証拠保全②
弁護士 長島功
前回の証拠保全①では、証拠保全というのは、どういう目的でなされるものなのかについて、具体例を交えてお話ししました。
今回は、実際証拠保全の決定がなされた場合、医療機関の現場でどのようなことが行われるのかについて解説したいと思います。
1 どのように知らされるのか
カルテの証拠保全は、オーナーが裁判所に申し立てを行い、裁判所が証拠保全の決定を出すことで実施されます。
実施にあたっては、証拠保全の決定書や証拠保全の申立書の副本(写し)などが、執行官という人によって届けられ、これによって病院側は証拠保全の実施を知らされることになります。
ただ、通常の裁判を起こされたときの訴状とは異なり、この証拠保全の場面では、実施当日の、しかも1時間程前に知らされます。
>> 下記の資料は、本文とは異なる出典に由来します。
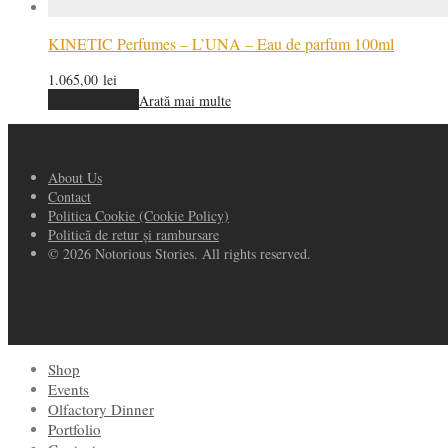
KINETIC Perfumes – L’UNA – Eau de parfum 100ml
1.065,00
lei
Adaugă în coș
Arată mai multe
About Us
Contact
Politica Cookie (Cookie Policy)
Politică de retur și rambursare
© 2026 Notorious Stories. All rights reserved.
Shop
Events
Olfactory Dinner
Portfolio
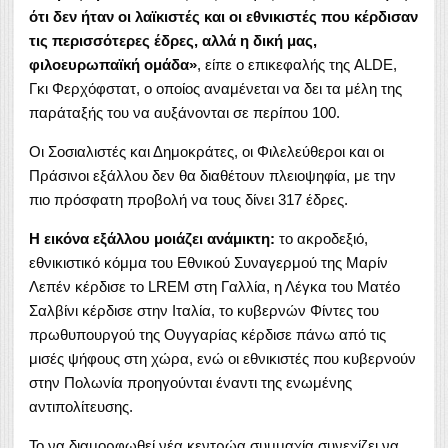
ότι δεν ήταν οι λαϊκιστές και οι εθνικιστές που κέρδισαν
τις περισσότερες έδρες, αλλά η δική μας,
φιλοευρωπαϊκή ομάδα»
, είπε ο επικεφαλής της ALDE,
Γκι Φερχόφστατ, ο οποίος αναμένεται να δει τα μέλη της
παράταξής του να αυξάνονται σε περίπου 100.
Οι Σοσιαλιστές και Δημοκράτες, οι Φιλελεύθεροι και οι
Πράσινοι εξάλλου δεν θα διαθέτουν πλειοψηφία, με την
πιο πρόσφατη προβολή να τους δίνει 317 έδρες.
Η εικόνα εξάλλου μοιάζει ανάμικτη:
το ακροδεξιό,
εθνικιστικό κόμμα του Εθνικού Συναγερμού της Μαρίν
Λεπέν κέρδισε το LREM στη Γαλλία, η Λέγκα του Ματέο
Σαλβίνι κέρδισε στην Ιταλία, το κυβερνών Φίντες του
πρωθυπουργού της Ουγγαρίας κέρδισε πάνω από τις
μισές ψήφους στη χώρα, ενώ οι εθνικιστές που κυβερνούν
στην Πολωνία προηγούνται έναντι της ενωμένης
αντιπολίτευσης.
Το να διαμορφωθεί νέα κεντρώα συμμαχία συνεχίζει να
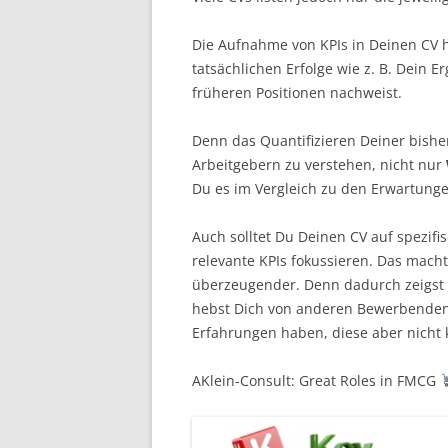
Die Aufnahme von KPIs in Deinen CV 
tatsächlichen Erfolge wie z. B. Dein Er
früheren Positionen nachweist.
Denn das Quantifizieren Deiner bisher
Arbeitgebern zu verstehen, nicht nur
Du es im Vergleich zu den Erwartung
Auch solltet Du Deinen CV auf spezifi
relevante KPIs fokussieren. Das mac
überzeugender. Denn dadurch zeigst 
hebst Dich von anderen Bewerbenden 
Erfahrungen haben, diese aber nicht 
AKlein-Consult: Great Roles in FMCG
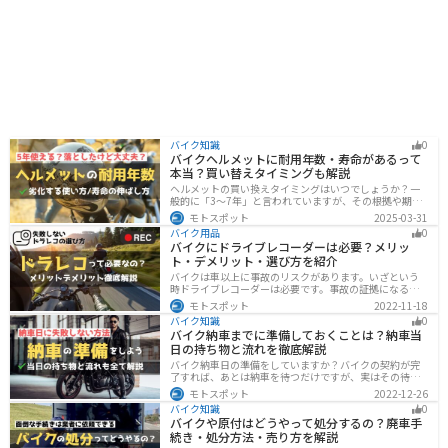
バイク知識
0
バイクヘルメットに耐用年数・寿命があるって
本当？買い替えタイミングも解説
ヘルメットの買い換えタイミングはいつでしょうか？一
般的に「3〜7年」と言われていますが、その根拠や期限
前でも早めに交換した方がいいケースを紹介します。安
モトスポット
2025-03-31
全にバイクに乗るためにもヘルメットの寿命についてし
バイク用品
0
っかりと理解しておきましょう。
バイクにドライブレコーダーは必要？メリッ
ト・デメリット・選び方を紹介
バイクは車以上に事故のリスクがあります。いざという
時ドライブレコーダーは必要です。事故の証拠になるの
はもちろん、ツーリングの記録など多数のメリットがあ
モトスポット
2022-11-18
ります。ドライブレコーダーのメリットデメリット、選
バイク知識
0
び方についてまとめました。付けようか悩んでいる人は
バイク納車までに準備しておくことは？納車当
参考にしてください。
日の持ち物と流れを徹底解説
バイク納車日の準備をしていますか？バイクの契約が完
了すれば、あとは納車を待つだけですが、実はその待っ
ている間に準備しておくことはたくさんあります。納車
モトスポット
2022-12-26
当日に慌てずに済むよう、しっかり確認して準備してお
バイク知識
0
きましょう。
バイクや原付はどうやって処分するの？廃車手
続き・処分方法・売り方を解説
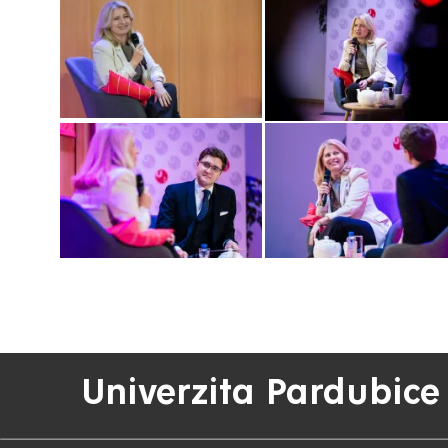
Univerzita Pardubice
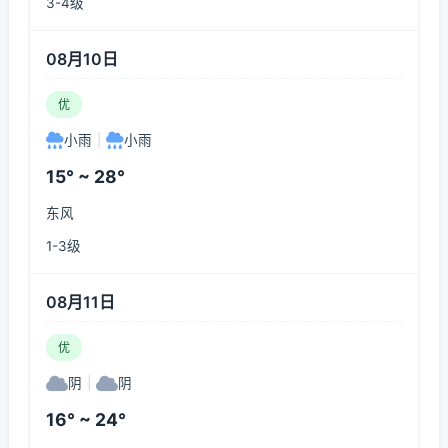
3-4级
08月10日
优
小雨
|
小雨
15° ~ 28°
东风
1-3级
08月11日
优
阴
|
阴
16° ~ 24°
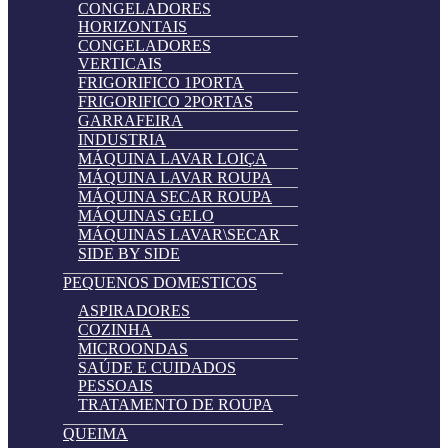
CONGELADORES
HORIZONTAIS
CONGELADORES
VERTICAIS
FRIGORIFICO 1PORTA
FRIGORIFICO 2PORTAS
GARRAFEIRA
INDUSTRIA
MÁQUINA LAVAR LOIÇA
MÁQUINA LAVAR ROUPA
MÁQUINA SECAR ROUPA
MÁQUINAS GELO
MÁQUINAS LAVAR\SECAR
SIDE BY SIDE
PEQUENOS DOMESTICOS
ASPIRADORES
COZINHA
MICROONDAS
SAÚDE E CUIDADOS
PESSOAIS
TRATAMENTO DE ROUPA
QUEIMA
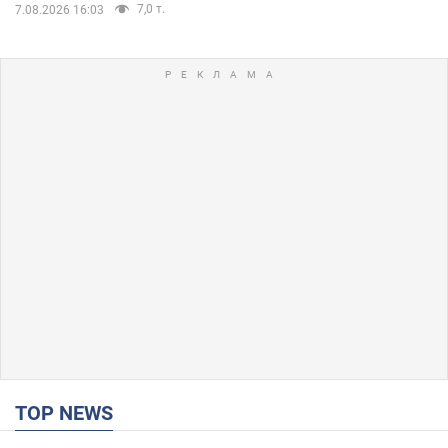
7,0 т.
7.08.2026 16:03
TOP NEWS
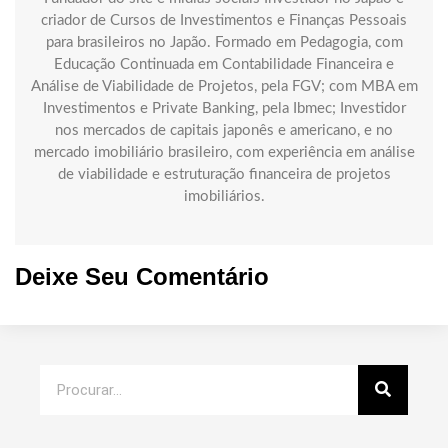
criador de Cursos de Investimentos e Finanças Pessoais
para brasileiros no Japão. Formado em Pedagogia, com
Educação Continuada em Contabilidade Financeira e
Análise de Viabilidade de Projetos, pela FGV; com MBA em
Investimentos e Private Banking, pela Ibmec; Investidor
nos mercados de capitais japonês e americano, e no
mercado imobiliário brasileiro, com experiência em análise
de viabilidade e estruturação financeira de projetos
imobiliários.
Deixe Seu Comentário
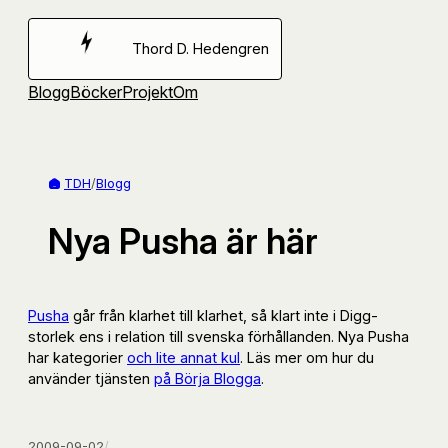
Hoppa
till
Thord D. Hedengren
innehåll
Blogg
Böcker
Projekt
Om
TDH
/
Blogg
Nya Pusha är här
Pusha
går från klarhet till klarhet, så klart inte i Digg-
storlek ens i relation till svenska förhållanden. Nya Pusha
har kategorier
och lite annat kul
. Läs mer om hur du
använder tjänsten
på Börja Blogga
.
2009-09-02
/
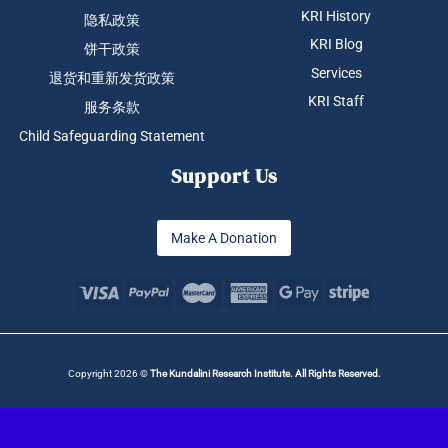
KRI History
隐私政策
KRI Blog
饼干政策
Services
退货和重新发货政策
KRI Staff
服务条款
Child Safeguarding Statement
Support Us
Make A Donation
Copyright 2026 ©
The Kundalini Research Institute. All Rights Reserved.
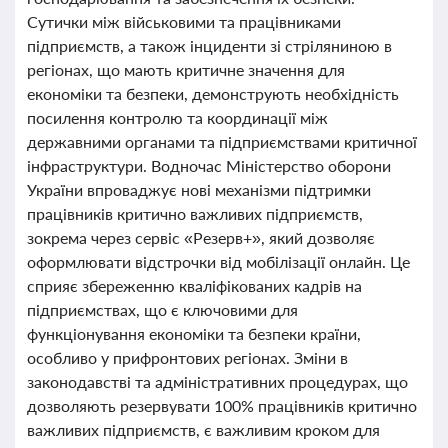
Сутички між військовими та працівниками
підприємств, а також інциденти зі стріляниною в
регіонах, що мають критичне значення для
економіки та безпеки, демонструють необхідність
посилення контролю та координації між
державними органами та підприємствами критичної
інфраструктури. Водночас Міністерство оборони
України впроваджує нові механізми підтримки
працівників критично важливих підприємств,
зокрема через сервіс «Резерв+», який дозволяє
оформлювати відстрочки від мобілізації онлайн. Це
сприяє збереженню кваліфікованих кадрів на
підприємствах, що є ключовими для
функціонування економіки та безпеки країни,
особливо у прифронтових регіонах. Зміни в
законодавстві та адміністративних процедурах, що
дозволяють резервувати 100% працівників критично
важливих підприємств, є важливим кроком для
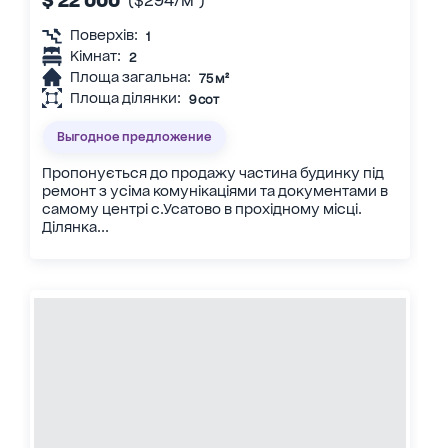
$ 22 000
($294/м²)
Поверхів:
1
Кімнат:
2
Площа загальна:
75 м²
Площа ділянки:
9 сот
Выгодное предложение
Пропонується до продажу частина будинку під
ремонт з усіма комунікаціями та документами в
самому центрі с.Усатово в прохідному місці.
Ділянка...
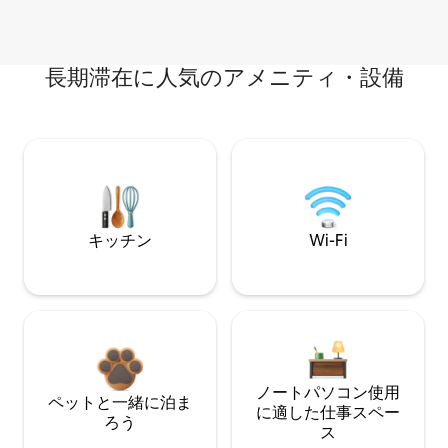
長期滞在に人気のアメニティ・設備
キッチン
Wi-Fi
ノートパソコン使用
ペットと一緒に泊ま
に適した仕事スペー
ろう
ス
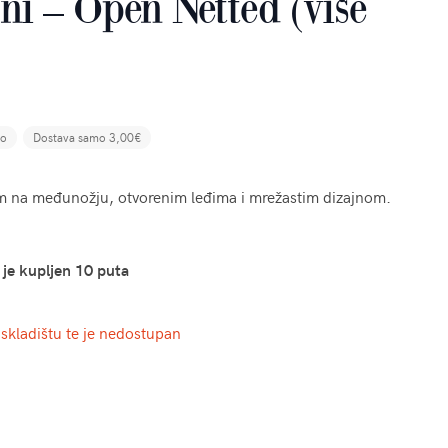
ni – Open Netted (više
no
Dostava samo 3,00€
m na međunožju, otvorenim leđima i mrežastim dizajnom.
 je kupljen 10 puta
skladištu te je nedostupan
その意味では、ほぼ抜き打ちの手続といえます。
これは、病院側にも立会の機会を保障しなければならない一方で、時間的余裕を与えることによる診療記録の改ざん等を防ぐ必要もあることに基づいています。
2 誰が立ち会うのか
証拠保全の執行で病院に来るのは、裁判官、書記官という事務を取り扱う職員、オーナー本人やその代理人弁護士です。その他、診療記録の撮影をするために、カメラマンを同行してくることが多いです。
紙の記録であれば病院のコピー機を利用させてもらって、複写するというケースもありますが、病院側が応じる義務はありませんし、最近はあまりありませんが、レントゲンフィルムだったりすると、うまく複写できませんので、通常は、専門のカメラマンを同行して、撮影により証拠保全を実施します。
3 現場で、何をされるのか
まずは病院内への立ち入りについて、許可を求められます。
その上で、立ち会う獣医師の氏名などを確認され、証拠保全の趣旨等を説明されます。また、診療簿など、決定書に記載されている対象物を提示するよう協力を求められます。
紙媒体のものであれば、それを提示することになりますが、近時増えてきている電子カルテの場合はディスプレイに表示させたり、プリントアウトした紙面を撮影することで対応します。ただ、分量にもよりますが、ディスプレイに表示した場合は、タグ等を1つ1つクリックする必要がある等、煩雑だったりしますので、特定の患畜情報を一括で印刷できる機能があれば、それによってプリントアウトすることを求められる場合もあります。
また、検証調書というものが作成され、例えば修正液の箇所や、ページ数が飛んでいる箇所等、記録に留めておくべきものがあれば、箇所を特定してその状況が具体的に記録されます。
次回は、証拠保全の実施を受けた場合、どのように対応すれば良いのか、拒否できるのか等について、解説したいと思います。